Stored records
▼

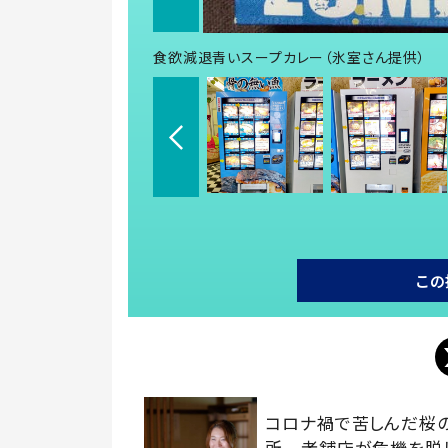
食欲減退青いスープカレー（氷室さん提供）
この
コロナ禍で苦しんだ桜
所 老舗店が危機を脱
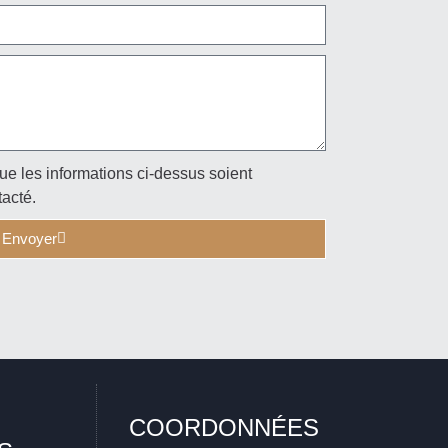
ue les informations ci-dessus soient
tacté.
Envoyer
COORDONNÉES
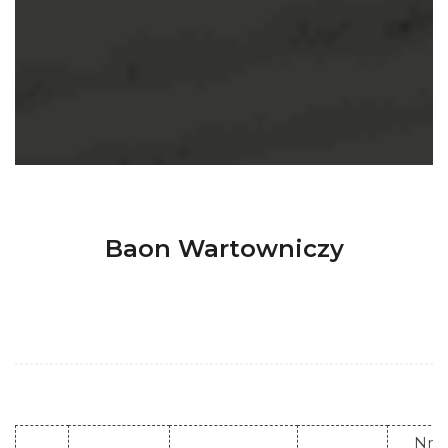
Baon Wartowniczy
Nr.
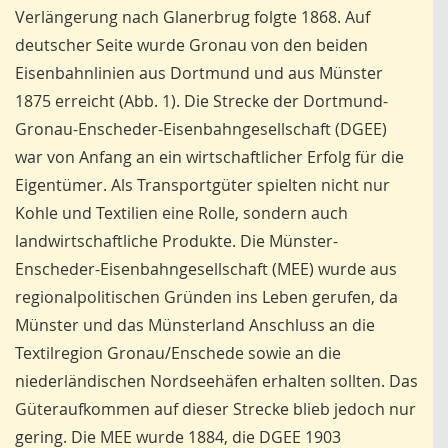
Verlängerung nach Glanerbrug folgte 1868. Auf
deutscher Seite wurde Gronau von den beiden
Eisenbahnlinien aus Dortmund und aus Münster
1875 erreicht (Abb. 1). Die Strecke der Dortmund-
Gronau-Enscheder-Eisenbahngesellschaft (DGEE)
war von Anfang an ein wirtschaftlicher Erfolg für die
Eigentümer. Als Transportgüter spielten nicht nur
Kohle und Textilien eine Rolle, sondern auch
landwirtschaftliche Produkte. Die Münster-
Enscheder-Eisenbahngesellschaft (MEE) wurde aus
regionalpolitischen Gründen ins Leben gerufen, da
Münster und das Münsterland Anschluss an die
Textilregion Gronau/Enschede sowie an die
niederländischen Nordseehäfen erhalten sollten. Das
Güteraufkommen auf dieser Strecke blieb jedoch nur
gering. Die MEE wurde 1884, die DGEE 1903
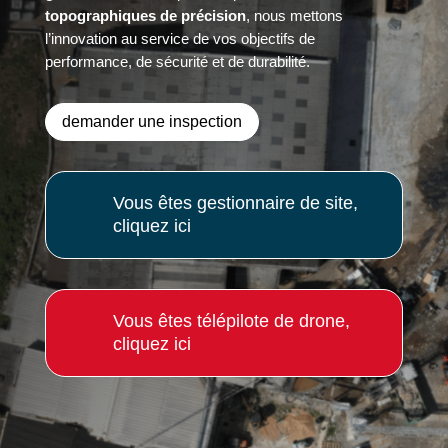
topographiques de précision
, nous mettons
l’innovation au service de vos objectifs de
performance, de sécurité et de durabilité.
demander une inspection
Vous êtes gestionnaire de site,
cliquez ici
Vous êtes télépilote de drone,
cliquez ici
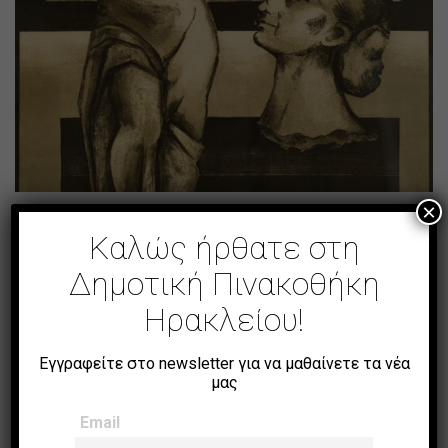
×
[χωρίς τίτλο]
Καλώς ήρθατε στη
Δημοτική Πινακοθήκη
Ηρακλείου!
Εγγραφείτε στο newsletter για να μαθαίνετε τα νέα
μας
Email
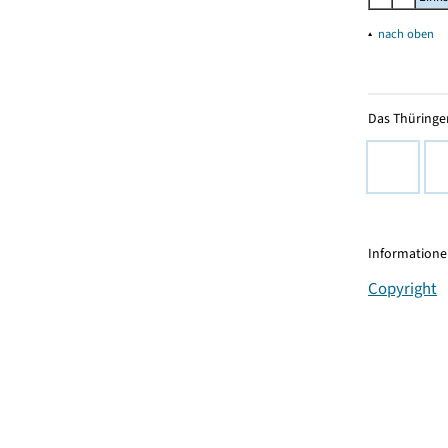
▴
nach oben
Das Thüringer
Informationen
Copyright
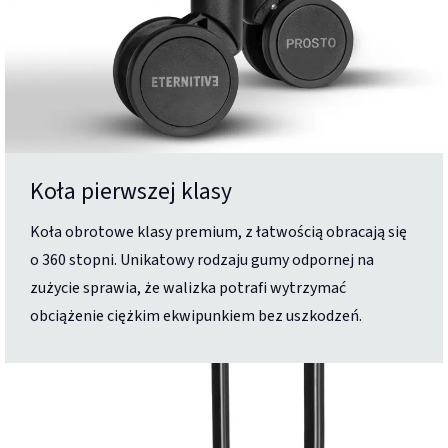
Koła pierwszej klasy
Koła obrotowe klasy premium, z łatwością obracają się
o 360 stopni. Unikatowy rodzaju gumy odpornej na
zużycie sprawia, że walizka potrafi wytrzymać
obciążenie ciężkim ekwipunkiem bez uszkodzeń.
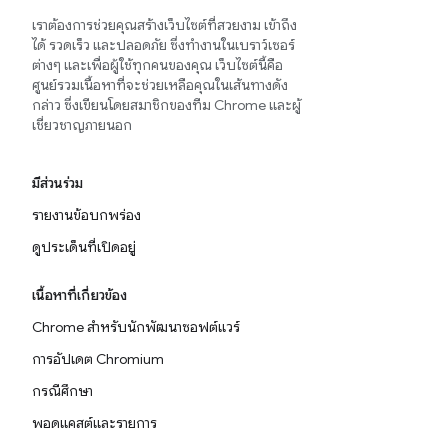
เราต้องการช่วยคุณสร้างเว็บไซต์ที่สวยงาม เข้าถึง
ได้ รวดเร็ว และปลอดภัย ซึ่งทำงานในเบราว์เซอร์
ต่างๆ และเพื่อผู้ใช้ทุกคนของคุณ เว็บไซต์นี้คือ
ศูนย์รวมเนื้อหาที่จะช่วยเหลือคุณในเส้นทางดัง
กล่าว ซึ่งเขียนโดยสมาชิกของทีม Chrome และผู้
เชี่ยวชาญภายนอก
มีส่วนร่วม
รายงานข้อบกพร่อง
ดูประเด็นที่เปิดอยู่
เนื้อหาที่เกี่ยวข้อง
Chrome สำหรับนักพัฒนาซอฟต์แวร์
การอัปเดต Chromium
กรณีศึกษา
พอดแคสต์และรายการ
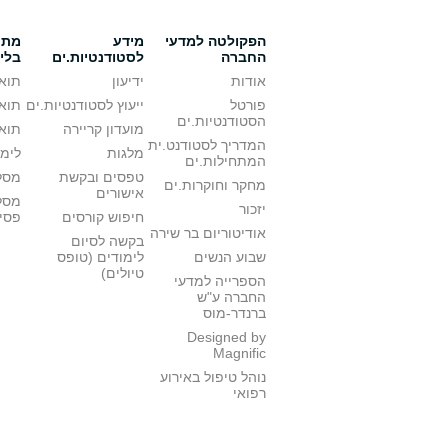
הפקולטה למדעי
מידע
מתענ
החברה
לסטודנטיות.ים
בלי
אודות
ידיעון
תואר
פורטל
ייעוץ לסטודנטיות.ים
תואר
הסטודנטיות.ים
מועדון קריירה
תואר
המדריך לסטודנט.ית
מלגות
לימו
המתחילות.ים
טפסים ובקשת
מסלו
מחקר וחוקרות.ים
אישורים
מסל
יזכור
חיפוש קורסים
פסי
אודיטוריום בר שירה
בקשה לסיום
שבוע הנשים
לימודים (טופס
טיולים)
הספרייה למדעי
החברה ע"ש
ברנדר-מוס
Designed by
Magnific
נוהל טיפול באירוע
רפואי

▲
▼

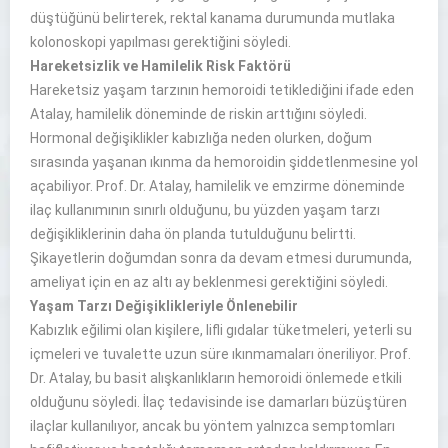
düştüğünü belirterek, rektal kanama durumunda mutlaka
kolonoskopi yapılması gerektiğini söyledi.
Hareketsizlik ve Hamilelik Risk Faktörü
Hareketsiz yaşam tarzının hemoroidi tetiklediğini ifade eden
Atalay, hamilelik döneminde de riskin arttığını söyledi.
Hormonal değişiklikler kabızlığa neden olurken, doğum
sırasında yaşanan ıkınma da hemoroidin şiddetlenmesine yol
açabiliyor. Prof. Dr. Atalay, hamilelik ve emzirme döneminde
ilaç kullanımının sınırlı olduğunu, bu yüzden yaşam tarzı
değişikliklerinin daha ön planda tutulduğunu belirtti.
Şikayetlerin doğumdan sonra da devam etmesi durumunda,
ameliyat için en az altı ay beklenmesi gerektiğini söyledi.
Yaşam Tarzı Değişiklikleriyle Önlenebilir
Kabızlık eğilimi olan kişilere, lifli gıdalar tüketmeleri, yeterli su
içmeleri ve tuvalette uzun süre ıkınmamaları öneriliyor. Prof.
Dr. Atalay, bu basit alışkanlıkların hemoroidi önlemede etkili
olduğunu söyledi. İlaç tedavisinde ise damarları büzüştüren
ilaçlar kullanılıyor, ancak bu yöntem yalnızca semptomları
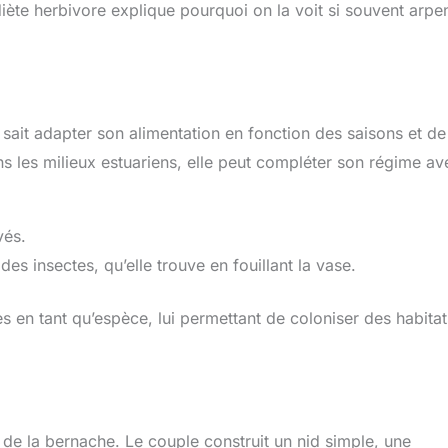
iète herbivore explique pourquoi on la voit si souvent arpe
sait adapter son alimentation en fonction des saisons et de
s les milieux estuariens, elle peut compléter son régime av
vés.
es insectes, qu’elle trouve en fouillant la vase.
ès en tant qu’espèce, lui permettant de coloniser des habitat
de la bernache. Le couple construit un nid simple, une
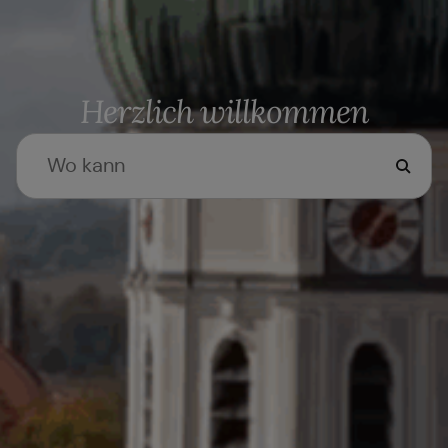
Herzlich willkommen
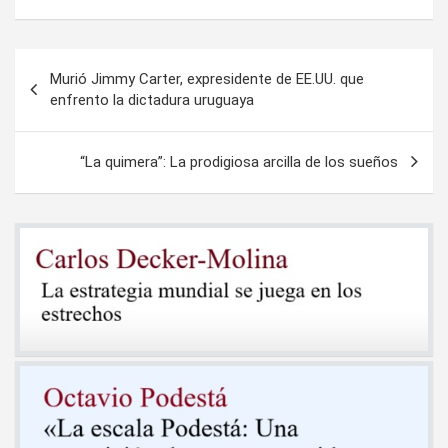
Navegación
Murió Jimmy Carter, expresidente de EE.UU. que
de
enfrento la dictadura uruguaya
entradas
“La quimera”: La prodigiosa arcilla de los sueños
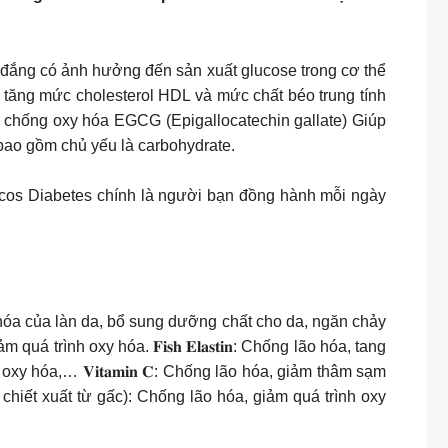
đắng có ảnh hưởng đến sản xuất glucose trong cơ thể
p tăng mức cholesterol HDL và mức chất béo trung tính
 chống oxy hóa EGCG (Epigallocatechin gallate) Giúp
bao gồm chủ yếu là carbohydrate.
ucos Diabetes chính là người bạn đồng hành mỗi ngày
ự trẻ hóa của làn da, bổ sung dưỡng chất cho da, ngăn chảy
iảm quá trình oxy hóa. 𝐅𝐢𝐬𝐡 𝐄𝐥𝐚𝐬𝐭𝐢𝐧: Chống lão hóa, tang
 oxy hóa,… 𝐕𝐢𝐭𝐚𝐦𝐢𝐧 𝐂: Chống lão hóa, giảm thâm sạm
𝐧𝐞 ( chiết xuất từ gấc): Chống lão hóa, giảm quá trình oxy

▲

▸ **Description of the task**: Exact copy, pictures excluded: every line above from the one containing "Kabızlık eğilimi olan" to the one containing "𝐧𝐞 ( chiết xuất", inclusive, and nothing more.

▸ **Completed exercise**:
Kabızlık eğilimi olan kişilere, lifli gıdalar tüketmeleri, yeterli su
içmeleri ve tuvalette uzun süre ıkınmamaları öneriliyor. Prof.
Dr. Atalay, bu basit alışkanlıkların hemoroidi önlemede etkili
olduğunu söyledi. İlaç tedavisinde ise damarları büzüştüren
ilaçlar kullanılıyor, ancak bu yöntem yalnızca semptomları
iète herbivore explique pourquoi on la voit si souvent arpe
sait adapter son alimentation en fonction des saisons et de
s les milieux estuariens, elle peut compléter son régime av
vés.
es insectes, qu’elle trouve en fouillant la vase.
ès en tant qu’espèce, lui permettant de coloniser des habitat
de la bernache. Le couple construit un nid simple, une
Herzlich willkommen
Navegación
Murió Jimmy Carter, expresidente de EE.UU. que
de
enfrento la dictadura uruguaya
entradas
“La quimera”: La prodigiosa arcilla de los sueños
đắng có ảnh hưởng đến sản xuất glucose trong cơ thể
p tăng mức cholesterol HDL và mức chất béo trung tính
 chống oxy hóa EGCG (Epigallocatechin gallate) Giúp
bao gồm chủ yếu là carbohydrate.
ucos Diabetes chính là người bạn đồng hành mỗi ngày
ự trẻ hóa của làn da, bổ sung dưỡng chất cho da, ngăn chảy
iảm quá trình oxy hóa. 𝐅𝐢𝐬𝐡 𝐄𝐥𝐚𝐬𝐭𝐢𝐧: Chống lão hóa, tang
 oxy hóa,… 𝐕𝐢𝐭𝐚𝐦𝐢𝐧 𝐂: Chống lão hóa, giảm thâm sạm
𝐧𝐞 ( chiết xuất từ gấc): Chống lão hóa, giảm quá trình oxy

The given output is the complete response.